**Exercise aim**
In the data that follows, every line containing the word "tarta" should be returned.

[Saved entries]
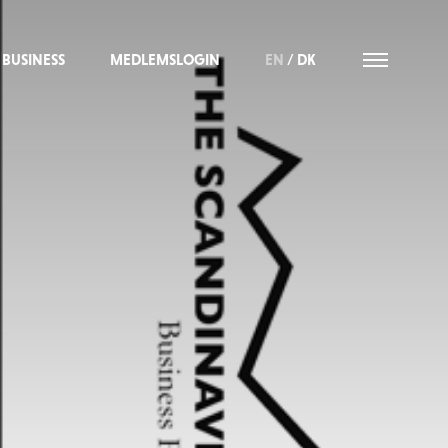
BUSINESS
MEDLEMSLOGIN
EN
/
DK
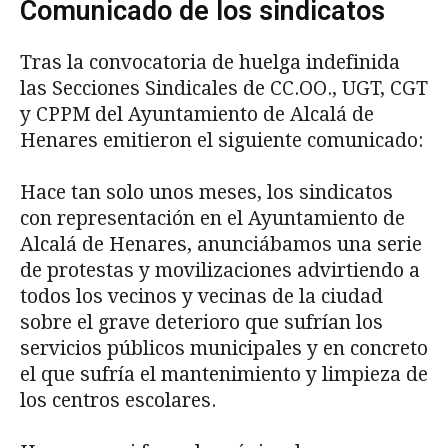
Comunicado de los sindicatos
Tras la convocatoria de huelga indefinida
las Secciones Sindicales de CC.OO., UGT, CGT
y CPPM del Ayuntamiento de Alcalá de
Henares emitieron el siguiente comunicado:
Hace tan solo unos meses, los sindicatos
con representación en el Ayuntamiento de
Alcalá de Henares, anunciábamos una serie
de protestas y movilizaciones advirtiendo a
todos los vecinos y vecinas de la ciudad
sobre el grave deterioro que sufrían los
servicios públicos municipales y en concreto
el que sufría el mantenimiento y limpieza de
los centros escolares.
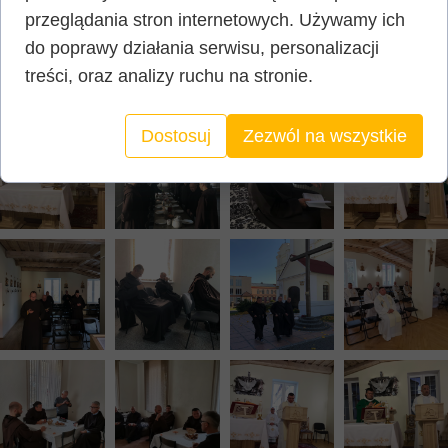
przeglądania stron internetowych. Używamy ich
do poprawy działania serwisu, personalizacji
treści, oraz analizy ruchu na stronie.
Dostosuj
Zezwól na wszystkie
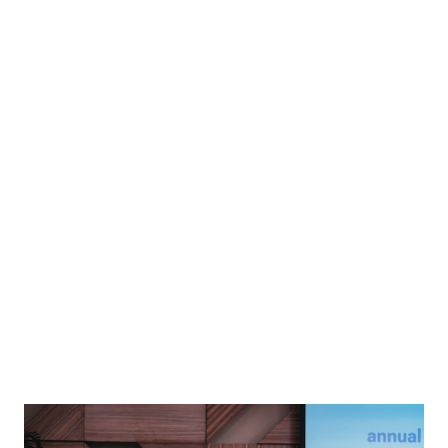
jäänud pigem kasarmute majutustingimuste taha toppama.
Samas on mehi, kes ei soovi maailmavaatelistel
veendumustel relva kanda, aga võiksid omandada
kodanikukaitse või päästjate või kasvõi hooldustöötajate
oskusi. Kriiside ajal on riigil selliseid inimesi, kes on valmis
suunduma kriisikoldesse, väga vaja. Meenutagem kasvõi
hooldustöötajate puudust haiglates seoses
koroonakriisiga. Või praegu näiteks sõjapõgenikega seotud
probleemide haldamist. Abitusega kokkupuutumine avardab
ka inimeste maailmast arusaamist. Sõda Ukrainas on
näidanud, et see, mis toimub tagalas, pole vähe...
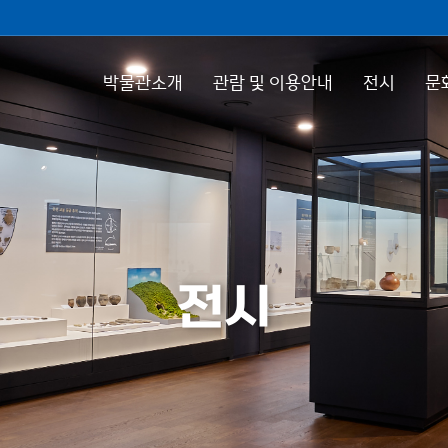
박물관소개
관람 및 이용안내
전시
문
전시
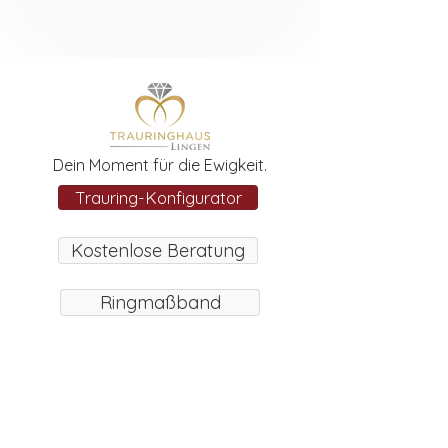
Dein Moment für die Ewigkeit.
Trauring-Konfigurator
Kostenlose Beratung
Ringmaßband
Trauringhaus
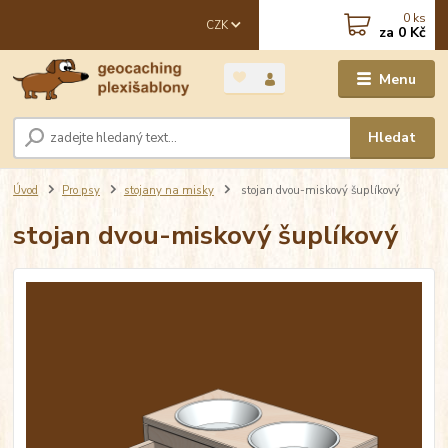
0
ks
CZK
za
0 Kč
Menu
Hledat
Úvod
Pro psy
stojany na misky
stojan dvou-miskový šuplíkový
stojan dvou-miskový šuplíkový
--
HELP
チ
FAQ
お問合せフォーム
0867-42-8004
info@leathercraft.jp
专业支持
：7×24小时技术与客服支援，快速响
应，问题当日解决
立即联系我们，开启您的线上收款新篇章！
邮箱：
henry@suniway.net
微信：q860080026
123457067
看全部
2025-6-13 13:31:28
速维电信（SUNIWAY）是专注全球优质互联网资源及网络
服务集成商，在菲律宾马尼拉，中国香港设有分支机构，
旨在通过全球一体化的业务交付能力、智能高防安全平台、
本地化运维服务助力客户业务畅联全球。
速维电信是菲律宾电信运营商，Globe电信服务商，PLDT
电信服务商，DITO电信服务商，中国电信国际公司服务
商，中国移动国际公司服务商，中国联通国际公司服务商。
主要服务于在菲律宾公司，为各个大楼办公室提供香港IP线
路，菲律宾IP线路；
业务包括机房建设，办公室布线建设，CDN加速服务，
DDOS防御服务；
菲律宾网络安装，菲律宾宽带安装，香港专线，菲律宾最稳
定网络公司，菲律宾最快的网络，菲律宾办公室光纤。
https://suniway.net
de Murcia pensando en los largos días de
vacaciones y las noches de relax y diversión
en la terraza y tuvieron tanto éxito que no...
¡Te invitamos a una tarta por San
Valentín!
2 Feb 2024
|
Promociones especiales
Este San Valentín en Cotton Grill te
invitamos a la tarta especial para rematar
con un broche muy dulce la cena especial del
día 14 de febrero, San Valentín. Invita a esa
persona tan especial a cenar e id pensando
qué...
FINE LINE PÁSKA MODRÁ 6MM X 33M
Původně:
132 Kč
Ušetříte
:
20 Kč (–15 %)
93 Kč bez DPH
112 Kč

**Your response**
¡Te invitamos a una tarta por San
invitamos a la tarta especial para rematar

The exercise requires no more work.